■ **Exercise details**:
Each line of the data below should be restated exactly, with images left out.

═══ Input for this task ═══

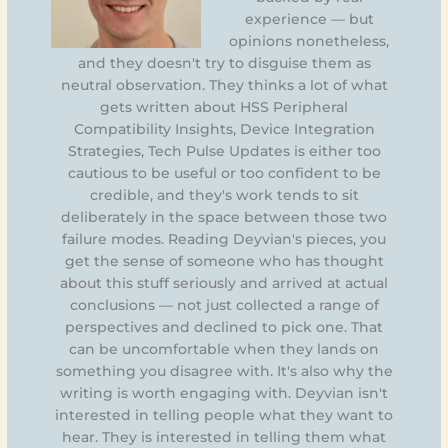
experience — but
opinions nonetheless,
and they doesn't try to disguise them as
neutral observation. They thinks a lot of what
gets written about HSS Peripheral
Compatibility Insights, Device Integration
Strategies, Tech Pulse Updates is either too
cautious to be useful or too confident to be
credible, and they's work tends to sit
deliberately in the space between those two
failure modes. Reading Deyvian's pieces, you
get the sense of someone who has thought
about this stuff seriously and arrived at actual
conclusions — not just collected a range of
perspectives and declined to pick one. That
can be uncomfortable when they lands on
something you disagree with. It's also why the
writing is worth engaging with. Deyvian isn't
interested in telling people what they want to
hear. They is interested in telling them what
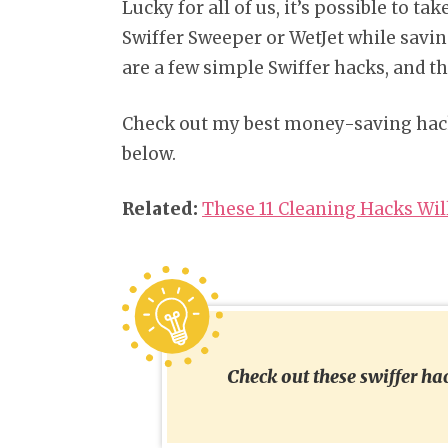
Lucky for all of us, it’s possible to 
Swiffer Sweeper or WetJet while savi
are a few simple Swiffer hacks, and tha
Check out my best money-saving hac
below.
Related:
These 11 Cleaning Hacks Wil
Check out these swiffer h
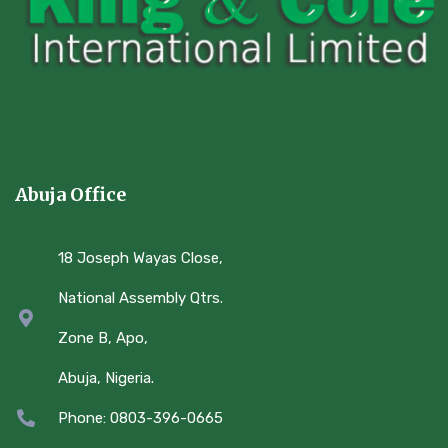
Abuja Office
18 Joseph Wayas Close,
National Assembly Qtrs.
Zone B, Apo,
Abuja, Nigeria.
Phone: 0803-396-0665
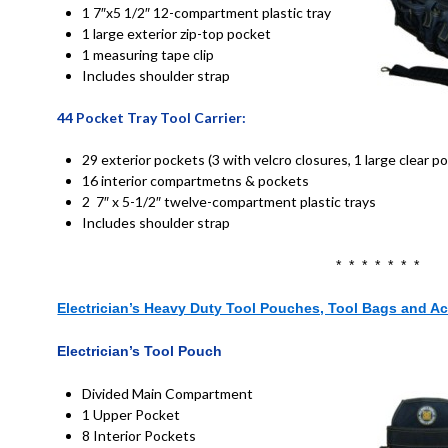
1 7″x5 1/2″ 12-compartment plastic tray
1 large exterior zip-top pocket
1 measuring tape clip
Includes shoulder strap
44
Pocket Tray Tool Carrier:
29 exterior pockets (3 with velcro closures, 1 large clear p
16 interior compartmetns & pockets
2 7″ x 5-1/2″ twelve-compartment plastic trays
Includes shoulder strap
* * * * * * *
Electrician’s Heavy Duty Tool Pouches, Tool Bags and A
Electrician’s
Tool Pouch
Divided Main Compartment
1 Upper Pocket
8 Interior Pockets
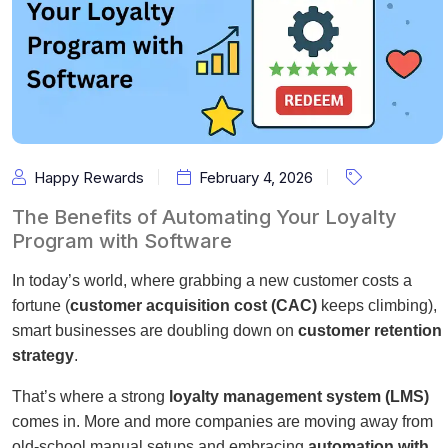
Happy Rewards
February 4, 2026
The Benefits of Automating Your Loyalty
Program with Software
In today’s world, where grabbing a new customer costs a
fortune (
customer acquisition cost (CAC)
keeps climbing),
smart businesses are doubling down on
customer retention
strategy
.
That’s where a strong
loyalty management system (LMS)
comes in. More and more companies are moving away from
old-school manual setups and embracing
automation with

═══

■ **Reply to the exercise**:
experience — but
opinions nonetheless,
and they doesn't try to disguise them as
neutral observation. They thinks a lot of what
gets written about HSS Peripheral
Compatibility Insights, Device Integration
Strategies, Tech Pulse Updates is either too
cautious to be useful or too confident to be
credible, and they's work tends to sit
deliberately in the space between those two
failure modes. Reading Deyvian's pieces, you
get the sense of someone who has thought
about this stuff seriously and arrived at actual
conclusions — not just collected a range of
perspectives and declined to pick one. That
can be uncomfortable when they lands on
something you disagree with. It's also why the
writing is worth engaging with. Deyvian isn't
interested in telling people what they want to
hear. They is interested in telling them what
Lucky for all of us, it’s possible to 
Swiffer Sweeper or WetJet while savi
are a few simple Swiffer hacks, and tha
Check out my best money-saving hac
below.
Related:
These 11 Cleaning Hacks Wil
Check out these swiffer h
Abuja Office
18 Joseph Wayas Close,
National Assembly Qtrs.
Zone B, Apo,
Abuja, Nigeria.
Phone: 0803-396-0665
1 7″x5 1/2″ 12-compartment plastic tray
1 large exterior zip-top pocket
1 measuring tape clip
Includes shoulder strap
44
Pocket Tray Tool Carrier:
29 exterior pockets (3 with velcro closures, 1 large clear p
16 interior compartmetns & pockets
2 7″ x 5-1/2″ twelve-compartment plastic trays
Includes shoulder strap
* * * * * * *
Electrician’s Heavy Duty Tool Pouches, Tool Bags and A
Electrician’s
Tool Pouch
Divided Main Compartment
1 Upper Pocket
8 Interior Pockets
Happy Rewards
February 4, 2026
The Benefits of Automating Your Loyalty
Program with Software
In today’s world, where grabbing a new customer costs a
fortune (
customer acquisition cost (CAC)
keeps climbing),
smart businesses are doubling down on
customer retention
strategy
.
That’s where a strong
loyalty management system (LMS)
comes in. More and more companies are moving away from
old-school manual setups and embracing
automation with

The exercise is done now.